TASK REQUIREMENTS:
Drop the pictures and repeat the remaining data exactly.

RECORDS PROVIDED:
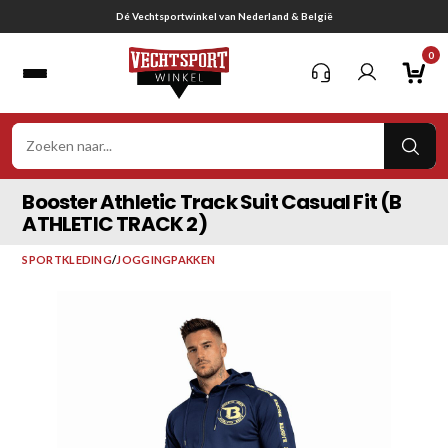
Ga
Gratis verzending vanaf € 75,-
naar
0
inhoud
VER
ZOE
Booster Athletic Track Suit Casual Fit (B
ATHLETIC TRACK 2)
SPORTKLEDING
/
JOGGINGPAKKEN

EXPECTED ANSWER:
Ga
Gratis verzending vanaf € 75,-
naar
0
inhoud
VER
ZOE
Booster Athletic Track Suit Casual Fit (B
ATHLETIC TRACK 2)
SPORTKLEDING
/
JOGGINGPAKKEN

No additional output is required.